Market News

Newmont Earnings And Revenue Miss Estimates In 1Q; Shares Plunge 3%

Newmont Corporation (NGT) shares fell more than 3% Thursday after the world’s largest gold miner reported lower revenue and profit than expected in its first quarter.

Newmont’s revenue came in at $2.87 billion for the quarter ended March 31, an increase of 11% from $2.58 billion in the prior-year quarter. The rise is mainly due to higher average realized prices for metals, partially offset by lower sales volumes. Revenue missed the Zacks Consensus Estimate by 6.86%.

Meanwhile, adjusted net income was $594 million or $0.74 per share in 1Q 2021, an improvement from $326 million or $0.40 per diluted share in 1Q 2020. However, it missed the Zacks Consensus Estimate of $0.75 per share.

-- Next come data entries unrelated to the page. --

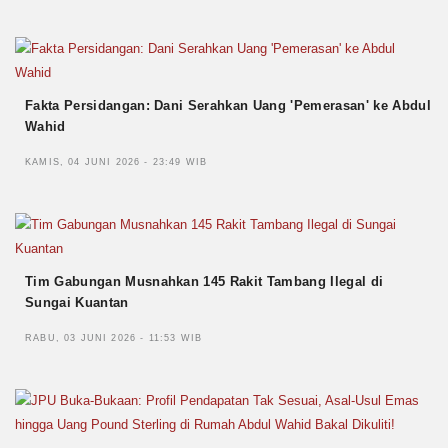
Fakta Persidangan: Dani Serahkan Uang 'Pemerasan' ke Abdul
Wahid
KAMIS, 04 JUNI 2026 - 23:49 WIB
Tim Gabungan Musnahkan 145 Rakit Tambang Ilegal di
Sungai Kuantan
RABU, 03 JUNI 2026 - 11:53 WIB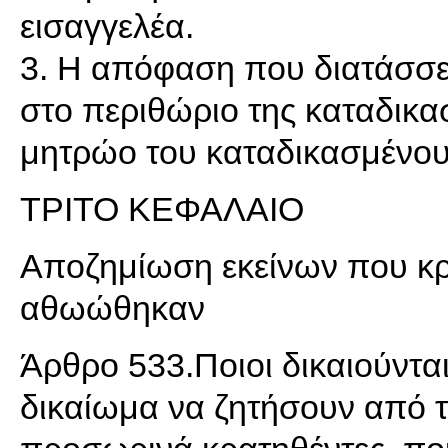
εισαγγελέα.
3. Η απόφαση που διατάσσε
στο περιθώριο της καταδικα
μητρώο του καταδικασμένου
ΤΡΙΤΟ ΚΕΦΑΛΑΙΟ
Αποζημίωση εκείνων που κρ
αθωώθηκαν
Άρθρο 533.Ποιοι δικαιούντα
δικαίωμα να ζητήσουν από τ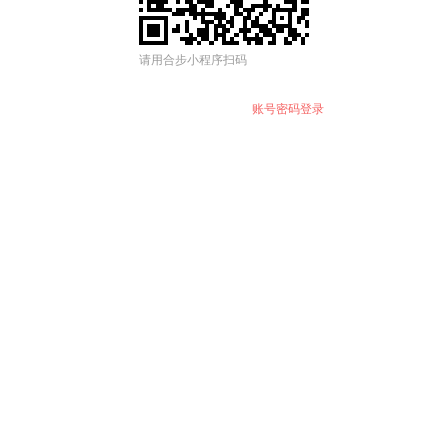
请用合步小程序扫码
账号密码登录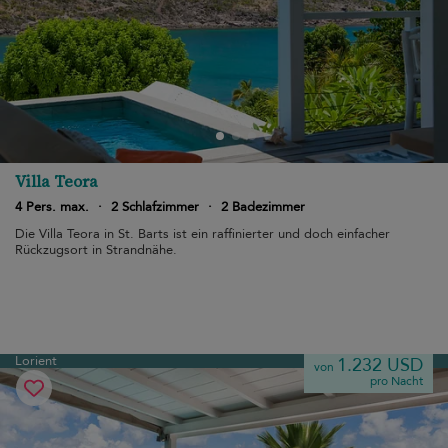
Villa Teora
4 Pers. max.
·
2 Schlafzimmer
·
2 Badezimmer
Die Villa Teora in St. Barts ist ein raffinierter und doch einfacher
Rückzugsort in Strandnähe.
Lorient
1.232 USD
von
pro Nacht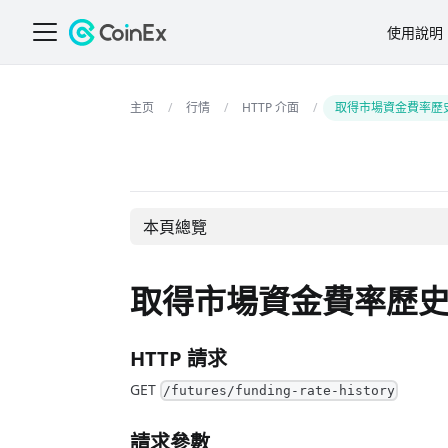
使用說明
行情
HTTP 介面
取得市場資金費率歷
本頁總覽
取得市場資金費率歷
HTTP 請求
GET
/futures/funding-rate-history
請求參數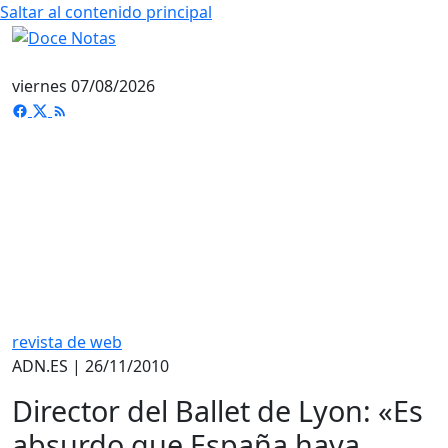
Saltar al contenido principal
viernes 07/08/2026
revista de web
ADN.ES | 26/11/2010
Director del Ballet de Lyon: «Es
absurdo que España haya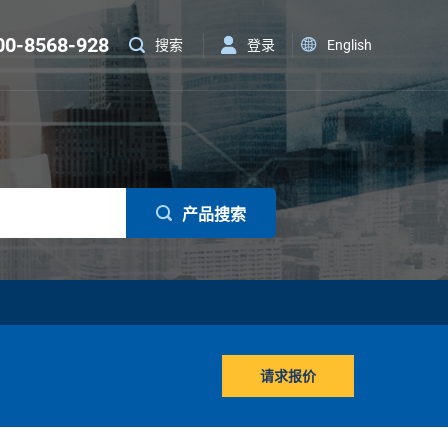
00-8568-928
登录
English
搜索
产品搜索
请求报价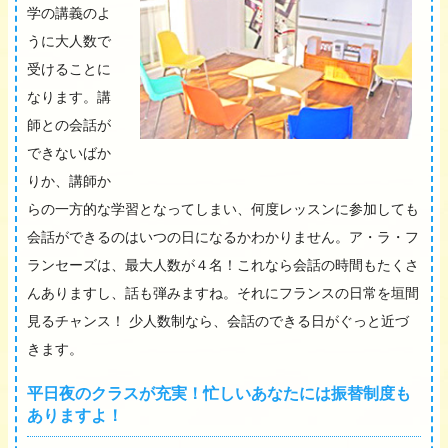
学の講義のよ
うに大人数で
受けることに
なります。講
師との会話が
できないばか
りか、講師か
らの一方的な学習となってしまい、何度レッスンに参加しても
会話ができるのはいつの日になるかわかりません。ア・ラ・フ
ランセーズは、最大人数が４名！これなら会話の時間もたくさ
んありますし、話も弾みますね。それにフランスの日常を垣間
見るチャンス！ 少人数制なら、会話のできる日がぐっと近づ
きます。
平日夜のクラスが充実！忙しいあなたには振替制度も
ありますよ！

The average realized price of gold jumped 10% to $1,751 per ounce in the quarter. Production fell 1.4% to 1.46 million ounces due to the sale of its Red Lake mine and Covid-related disruptions at its Cerro Negro mine.

Newmont President and CEO Tom Palmer said, “In the first quarter we delivered a solid financial performance with $1.5 billion in adjusted EBITDA and $442 million in free cash flow, putting Newmont on track to achieve our full-year guidance with improving production expected in the second half of the year. We remain confident in the strength of our business as we invest in our world-class portfolio, strengthening the balance sheet and sustaining our quarterly dividend of $0.55 per share.” (See Newmont Mining stock analysis on TipRanks.)

Two days ago, J.P. Morgan analyst Michael Glick maintained a Buy rating on the stock but lowered its price target to $75.00 (C$92.21) for a 20.7% upside potential. Glick said in a research note that gold stocks have come under pressure from rising real yields and falling gold prices since the start of the year.

Overall, the consensus on the Street is that NGT is a Strong Buy based on 7 Buys and 2 Holds. The average analyst price target of C$87.99 implies an upside potential of about 15% from current levels.